Just over a year ago, I bought a skein of Noro Kureyon, a scratchy wool yarn the yarn shop proprietor said was good for felting. I couldn’t decide what to make with it, so it sat for ages. Well, with my new drawing habit, I wanted something to keep my pencil and eraser in – mostly so they would be easier to hold on to when I wanted to move between the dining table and sewing room table.
The shape I decided on was a barrel with a flap in the long direction, buttoned down near each end. The pattern is at the bottom of this post (behind the cut, if you’re on my main blog page); before that are my experiences with the felting process.
My pre-felting measurements:
Gauge: a bit over 11 stitches and a bit under 13 rows in 4″.
The rectangle is 10.75″ tall and just over 9″ wide.
I read this was a good but slow felting yarn, and decided to help it along by brushing it with a cat brush before starting the felting process. I don’t know whether it helped, but then I don’t have any comparison.

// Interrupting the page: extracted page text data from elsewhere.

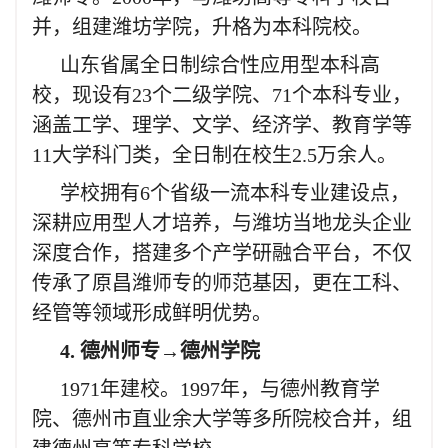
并，组建潍坊学院，升格为本科院校。
山东省属全日制综合性应用型本科高
校，现设有23个二级学院、71个本科专业，
涵盖工学、理学、文学、经济学、教育学等
11大学科门类，全日制在校生2.5万余人。
学校拥有6个省级一流本科专业建设点，
深耕应用型人才培养，与潍坊当地龙头企业
深度合作，搭建多个产学研融合平台，不仅
传承了原昌潍师专的师范基因，更在工科、
经管等领域形成鲜明优势。
4. 德州师专→德州学院
1971年建校。1997年，与德州教育学
院、德州市直业余大学等多所院校合并，组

I started with two rounds of wash-wash-rinse in my giant washing machine, with two spiky plastic dryer balls for company and a little bit of soap. The machine was set on heavy soil, hot water, and the heavy duty cycle, and the pouch was in a mesh bag to keep in lint. Even after a run in the dryer, very little happened (the results are the first 3 pictures above). Afterward I did a round of hand-felting by shaking the pouch (without a mesh bag) with the dryer balls in a plastic canister, in two changes of water, each with a bit of dish soap and one also with baking soda. I read that hard water inhibits felting, and while I wouldn’t call ours hard, it’s far from soft. Another trip through the dryer, and still just about nothing (last picture above).

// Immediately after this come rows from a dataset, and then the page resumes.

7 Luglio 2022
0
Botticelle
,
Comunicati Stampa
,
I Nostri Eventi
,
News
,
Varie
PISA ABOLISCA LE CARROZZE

After a bit more research, I learned this “good for felting” yarn has a reputation online for being persnickety about felting. I went back to the washing machine, but more seriously. Same settings, with a round of wash-wash-rinse, but this time with two pairs of pants in addition to the dryer balls, a kettleful of nearly boiling water added to each wash, and a pretreatment of soaking the pouch in ice water before the first wash – the temperature change is supposed to help shock the fibers open. No mesh bag, either, because it didn’t seem to be shedding badly.

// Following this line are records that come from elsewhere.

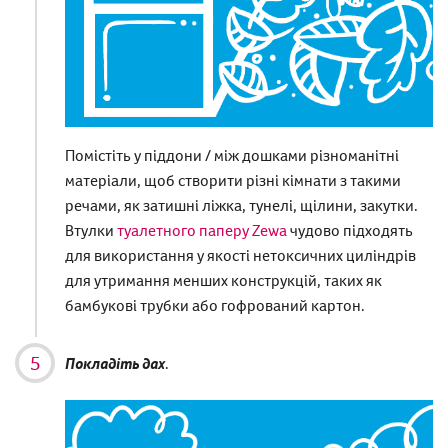
Помістіть у піддони / між дошками різноманітні
матеріали, щоб створити різні кімнати з такими
речами, як затишні ліжка, тунелі, щілини, закутки.
Втулки
туалетного паперу Zewa
чудово підходять
для використання у якості нетоксичних циліндрів
для утримання менших конструкцій, таких як
бамбукові трубки або гофрований картон.
Покладіть дах
.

That is when the magic happened. So much smaller, so little stitch definition. I don’t know how much was the particular method I used last and how much was the fibers finally being ready to give up their original shape, but I can say I’ll start with this method next time. A shave (see notes on razors in an earlier post) and some buttons and it was ready for use!
Final measurements: 7″ seam to seam and 8.5″ end to end, since the ends are poofed out. Not quite 9″ around from opening to end of flap (what would be the height of the original rectangle); 2.5″ diameter. The rectangle lost almost 2″ in each direction.